# AIM OF THE EXERCISE
Retype every line from the top of the entries down to the one with "Používateľská", both included, and skip the pictures.

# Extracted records
++++

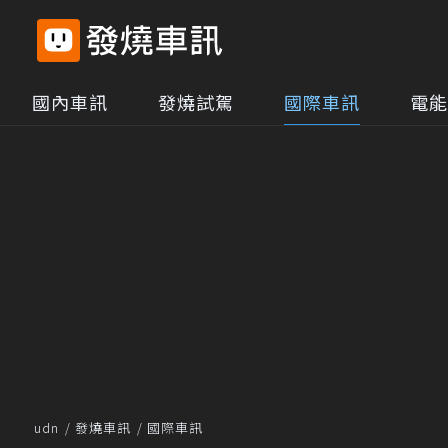
國內車訊
發燒試駕
國際車訊
電能
udn
發燒車訊
國際車訊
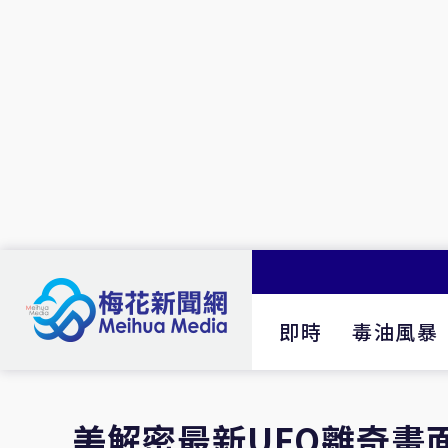
即時
毒油風暴
美解密最新UFO離奇畫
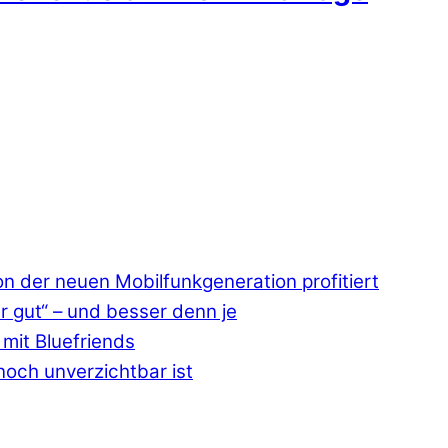
 der neuen Mobilfunkgeneration profitiert
r gut“ – und besser denn je
mit Bluefriends
och unverzichtbar ist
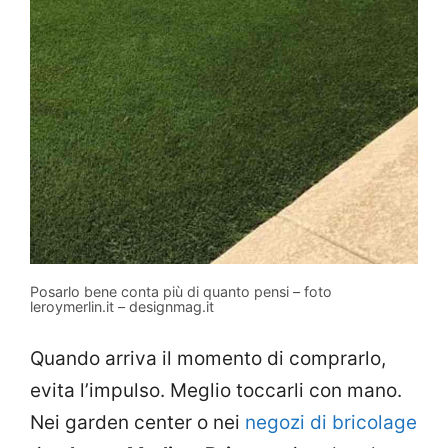
Posarlo bene conta più di quanto pensi – foto
leroymerlin.it – designmag.it
Quando arriva il momento di comprarlo,
evita l’impulso. Meglio toccarli con mano.
Nei garden center o nei
negozi di bricolage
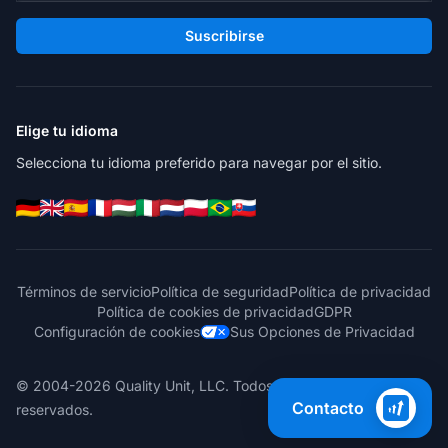
Suscribirse
Elige tu idioma
Selecciona tu idioma preferido para navegar por el sitio.
Términos de servicio
Política de seguridad
Política de privacidad
Política de cookies de privacidad
GDPR
Configuración de cookies
Sus Opciones de Privacidad
© 2004-2026 Quality Unit, LLC. Todos los derechos
Contacto
reservados.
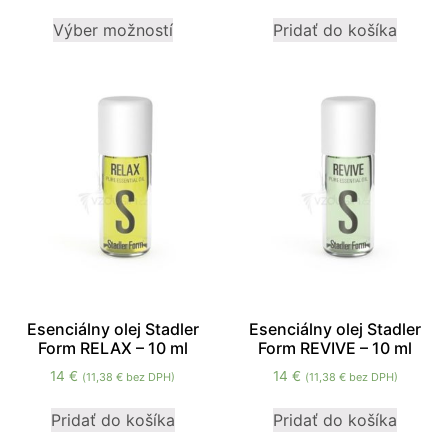
mohli
Výber možností
Pridať do košíka
zlepšiť
funkčnosť
a štruktúru
webovej
stránky na
základe
spôsobu
používania
webovej
stránky.
Používateľská
spokojnosť
In order for our
Esenciálny olej Stadler
Esenciálny olej Stadler
website to
Form RELAX – 10 ml
Form REVIVE – 10 ml
perform as well
14
€
14
€
(
11,38
€
bez DPH)
(
11,38
€
bez DPH)
as possible
during your
Pridať do košíka
Pridať do košíka
visit. If you
refuse these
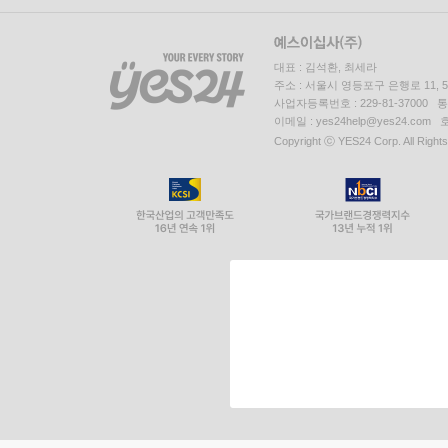
대표 : 김석환, 최세라
주소 : 서울시 영등포구 은행로 11,
사업자등록번호 : 229-81-37000 
이메일 : yes24help@yes24.c
Copyright ⓒ YES24 Corp. All Right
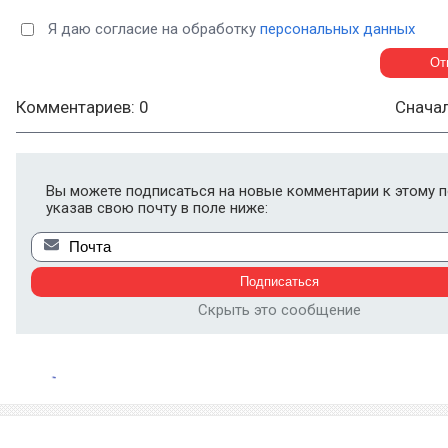
Я даю согласие на обработку
персональных данных
Комментариев: 0
Снача
Вы можете подписаться на новые комментарии к этому п
указав свою почту в поле ниже:
Скрыть это сообщение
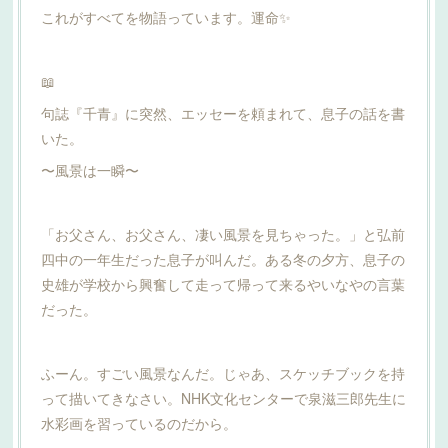
これがすべてを物語っています。運命✨
📖
句誌『千青』に突然、エッセーを頼まれて、息子の話を書
いた。
〜風景は一瞬〜
「お父さん、お父さん、凄い風景を見ちゃった。」と弘前
四中の一年生だった息子が叫んだ。ある冬の夕方、息子の
史雄が学校から興奮して走って帰って来るやいなやの言葉
だった。
ふーん。すごい風景なんだ。じゃあ、スケッチブックを持
って描いてきなさい。NHK文化センターで泉滋三郎先生に
水彩画を習っているのだから。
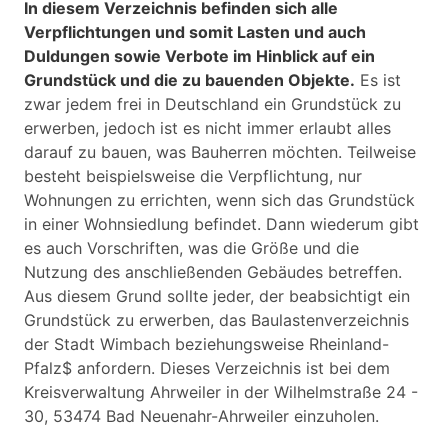
In diesem Verzeichnis befinden sich alle
Verpflichtungen und somit Lasten und auch
Duldungen sowie Verbote im Hinblick auf ein
Grundstück und die zu bauenden Objekte.
Es ist
zwar jedem frei in Deutschland ein Grundstück zu
erwerben, jedoch ist es nicht immer erlaubt alles
darauf zu bauen, was Bauherren möchten. Teilweise
besteht beispielsweise die Verpflichtung, nur
Wohnungen zu errichten, wenn sich das Grundstück
in einer Wohnsiedlung befindet. Dann wiederum gibt
es auch Vorschriften, was die Größe und die
Nutzung des anschließenden Gebäudes betreffen.
Aus diesem Grund sollte jeder, der beabsichtigt ein
Grundstück zu erwerben, das Baulastenverzeichnis
der Stadt Wimbach beziehungsweise Rheinland-
Pfalz$ anfordern. Dieses Verzeichnis ist bei dem
Kreisverwaltung Ahrweiler in der Wilhelmstraße 24 -
30, 53474 Bad Neuenahr-Ahrweiler einzuholen.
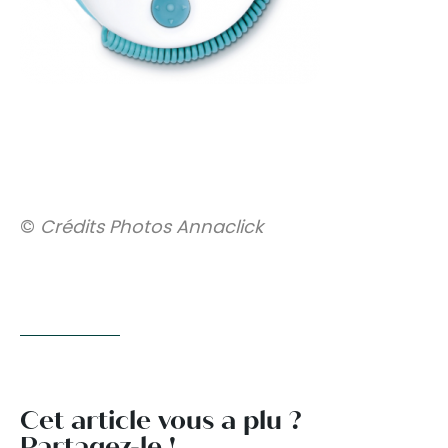
©
Crédits Photos Annaclick
Cet article vous a plu ?
Partagez-le !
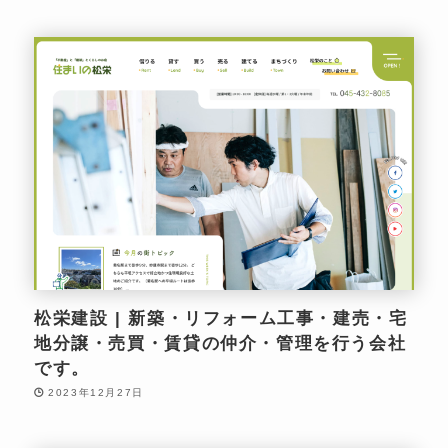
松栄建設 | 新築・リフォーム工事・建売・宅
地分譲・売買・賃貸の仲介・管理を行う会社
です。
2023年12月27日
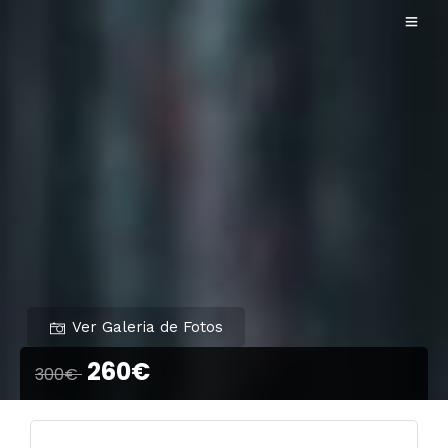
Ver Galeria de Fotos
260€
300€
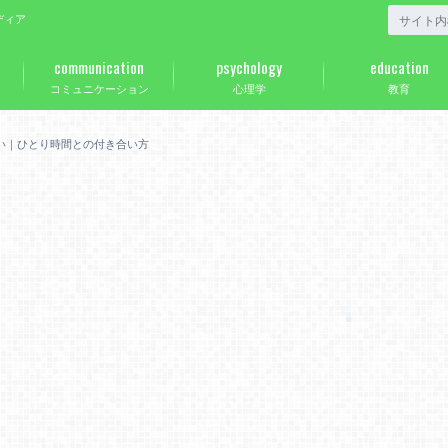
ディア
communication
psychology
education
コミュニケーション
心理学
教育
い｜ひとり時間との付き合い方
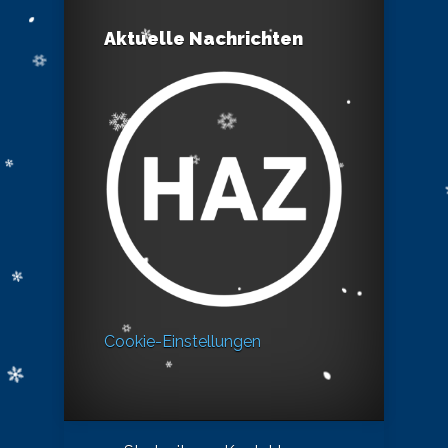
Aktuelle Nachrichten
Cookie-Einstellungen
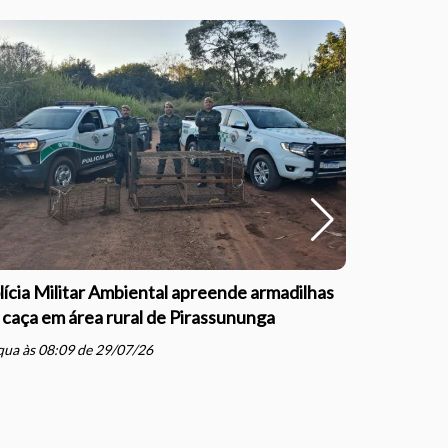
lícia Militar Ambiental apreende armadilhas
Polícia Mil
 caça em área rural de Pirassununga
com direçã
Justiça e
ua às 08:09 de 29/07/26
schedule
qua às 07:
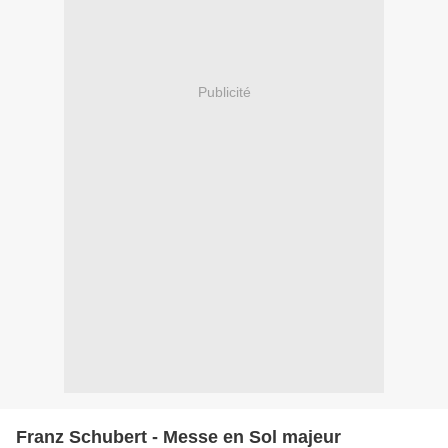
Publicité
Franz Schubert - Messe en Sol majeur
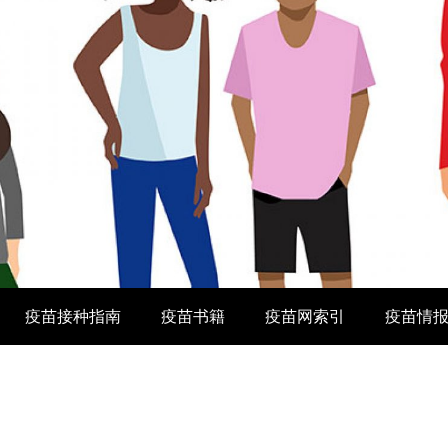
疫苗接种指南
疫苗书籍
疫苗网索引
疫苗情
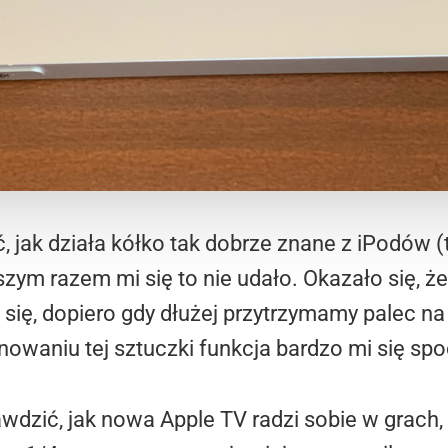
 jak działa kółko tak dobrze znane z iPodów (
zym razem mi się to nie udało. Okazało się, że 
 się, dopiero gdy dłużej przytrzymamy palec na 
anowaniu tej sztuczki funkcja bardzo mi się sp
wdzić, jak nowa Apple TV radzi sobie w grach, t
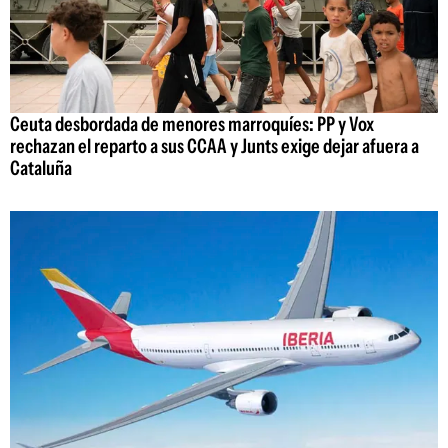
Ceuta desbordada de menores marroquíes: PP y Vox
rechazan el reparto a sus CCAA y Junts exige dejar afuera a
Cataluña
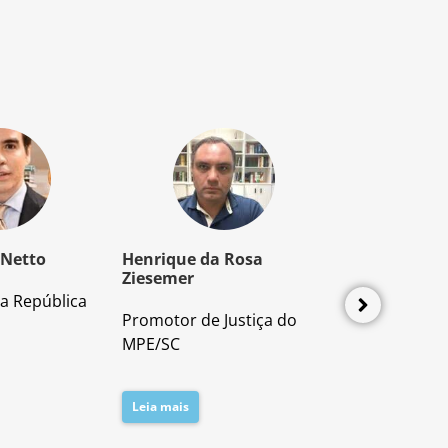
 Netto
Henrique da Rosa
Mozart Borb
Ziesemer
a República
Advogado e P
Promotor de Justiça do
Direito Proces
MPE/SC
Leia mais
Leia mais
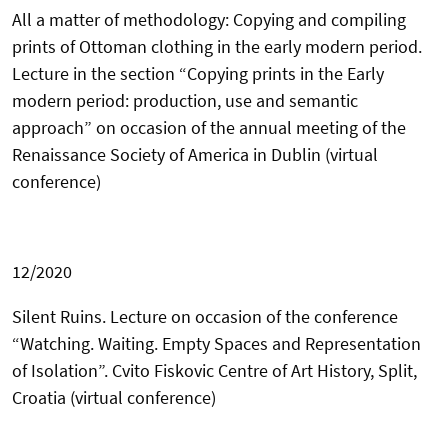
All a matter of methodology: Copying and compiling
prints of Ottoman clothing in the early modern period.
Lecture in the section “
Copying
print
s in the Early
modern period: production, use and semantic
approach”
on occasion of the annual meeting of the
Renaissance Society of America
in Dublin (virtual
conference)
12/
2020
Silent Ruins. Lecture on occasion of the conference
“Watching. Waiting. Empty Spaces and Representation
of Isolation”. Cvito Fiskovic Centre of Art History, Split,
Croatia
(virtual
conference)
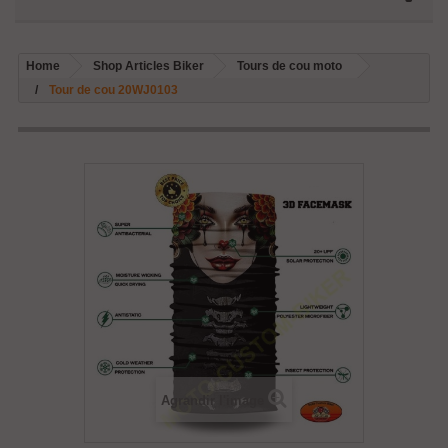
Home
Shop Articles Biker
Tours de cou moto
Tour de cou 20WJ0103
Agrandir l'image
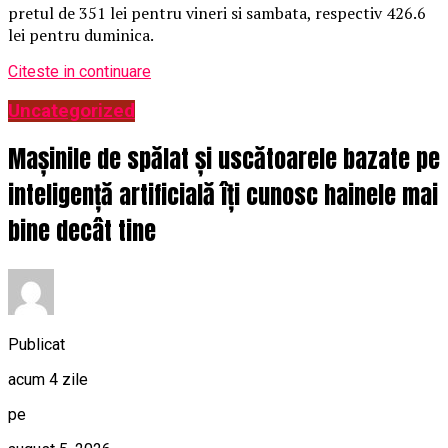
pretul de 351 lei pentru vineri si sambata, respectiv 426.6
lei pentru duminica.
Citeste in continuare
Uncategorized
Mașinile de spălat și uscătoarele bazate pe
inteligență artificială îți cunosc hainele mai
bine decât tine
Publicat
acum 4 zile
pe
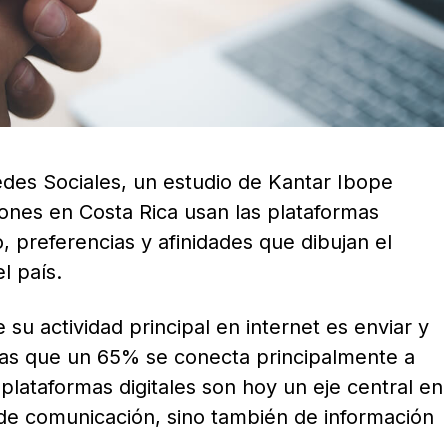
edes Sociales, un estudio de Kantar Ibope
ones en Costa Rica usan las plataformas
, preferencias y afinidades que dibujan el
l país.
su actividad principal en internet es enviar y
ras que un 65% se conecta principalmente a
 plataformas digitales son hoy un eje central en
s de comunicación, sino también de información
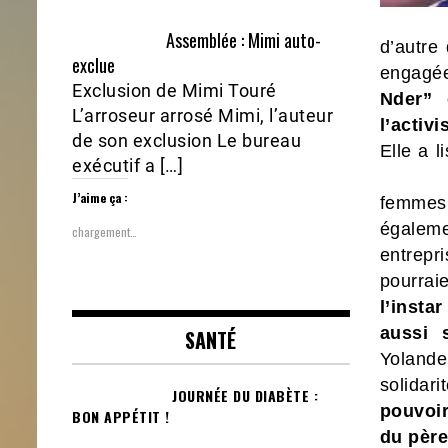
Assemblée : Mimi auto-
d’autre
exclue
engagée
Exclusion de Mimi Touré
Nder” 
L’arroseur arrosé Mimi, l’auteur
l’activ
de son exclusion Le bureau
Elle a l
exécutif a […]
J’aime ça :
femmes 
égalem
chargement…
entrep
pourrai
l’insta
aussi s
SANTÉ
Yolande 
solidar
JOURNÉE DU DIABÈTE :
pouvoir
BON APPÉTIT !
du père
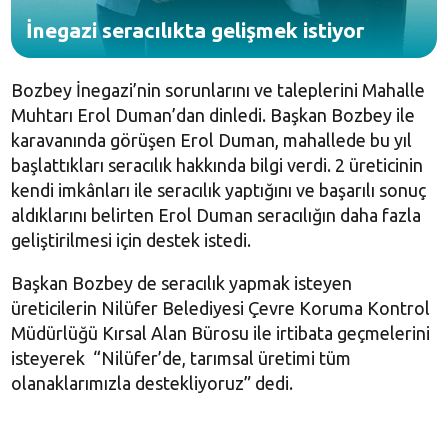
İnegazi seracılıkta gelişmek istiyor
Bozbey İnegazi’nin sorunlarını ve taleplerini Mahalle
Muhtarı Erol Duman’dan dinledi. Başkan Bozbey ile
karavanında görüşen Erol Duman, mahallede bu yıl
başlattıkları seracılık hakkında bilgi verdi. 2 üreticinin
kendi imkânları ile seracılık yaptığını ve başarılı sonuç
aldıklarını belirten Erol Duman seracılığın daha fazla
geliştirilmesi için destek istedi.
Başkan Bozbey de seracılık yapmak isteyen
üreticilerin Nilüfer Belediyesi Çevre Koruma Kontrol
Müdürlüğü Kırsal Alan Bürosu ile irtibata geçmelerini
isteyerek “Nilüfer’de, tarımsal üretimi tüm
olanaklarımızla destekliyoruz” dedi.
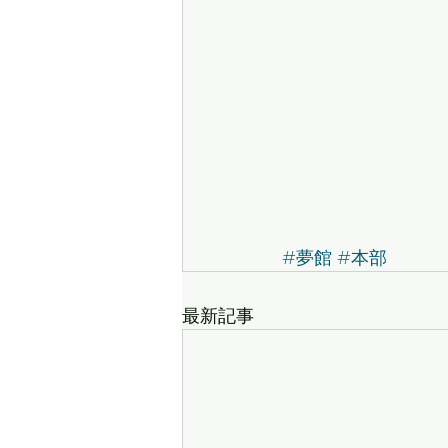
#夢館
#本部
最新記事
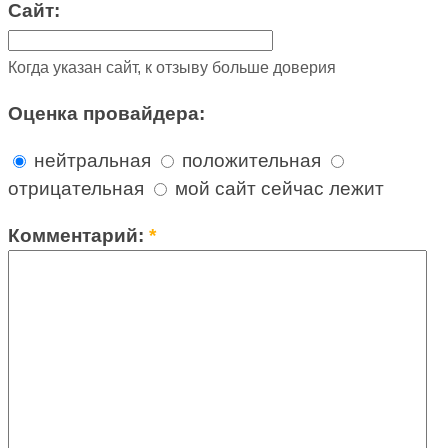
Сайт:
Когда указан сайт, к отзыву больше доверия
Оценка провайдера:
нейтральная
положительная
отрицательная
мой сайт сейчас лежит
Комментарий:
*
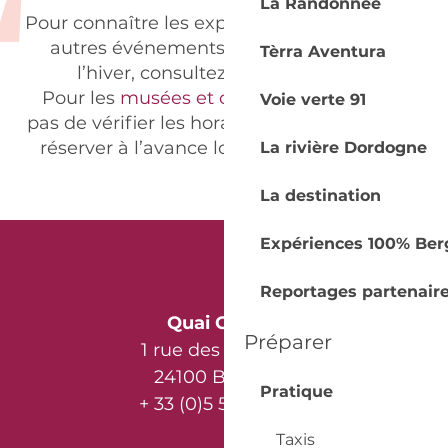
La Randonnée
Pour connaître les expositions, spectacles et
autres événements organisés pendant
Tèrra Aventura
l’hiver, consultez notre
agenda
.
Pour les
musées et châteaux
, n’oubliez
Voie verte 91
pas de vérifier les horaires d’ouverture et de
réserver à l’avance lorsque c’est possible.
La rivière Dordogne
La destination
Expériences 100% Ber
Reportages partenair
Quai Cyrano
Préparer
1 rue des Récollets
24100 Bergerac
Pratique
+ 33 (0)5 53 57 03 11
Taxis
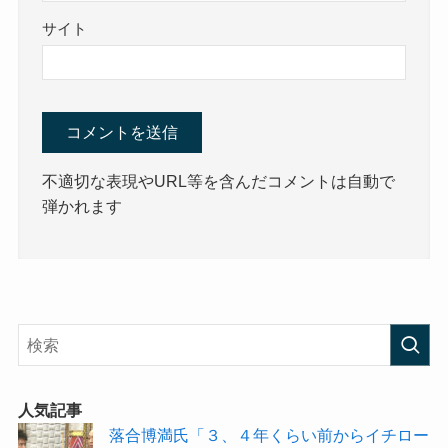
サイト
不適切な表現やURL等を含んだコメントは自動で
弾かれます
人気記事
落合博満氏「３、４年くらい前からイチロー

++++

# OUTPUT FOR THIS EXERCISE
國內車訊
發燒試駕
國際車訊
電能
udn
發燒車訊
國際車訊
即時
毒油風暴
美解密最新UFO離奇畫
 der neuen Mobilfunkgeneration profitiert
r gut“ – und besser denn je
mit Bluefriends
och unverzichtbar ist
Posarlo bene conta più di quanto pensi – foto
leroymerlin.it – designmag.it
Quando arriva il momento di comprarlo,
evita l’impulso. Meglio toccarli con mano.
Nei garden center o nei
negozi di bricolage
Suscribirse
Elige tu idioma
Selecciona tu idioma preferido para navegar por el sitio.
Términos de servicio
Política de seguridad
Política de privacidad
Política de cookies de privacidad
GDPR
Configuración de cookies
Sus Opciones de Privacidad
© 2004-2026 Quality Unit, LLC. Todos los derechos
Contacto
reservados.
mohli
Výber možností
Pridať do košíka
zlepšiť
funkčnosť
a štruktúru
webovej
stránky na
základe
spôsobu
používania
webovej
stránky.
Používateľská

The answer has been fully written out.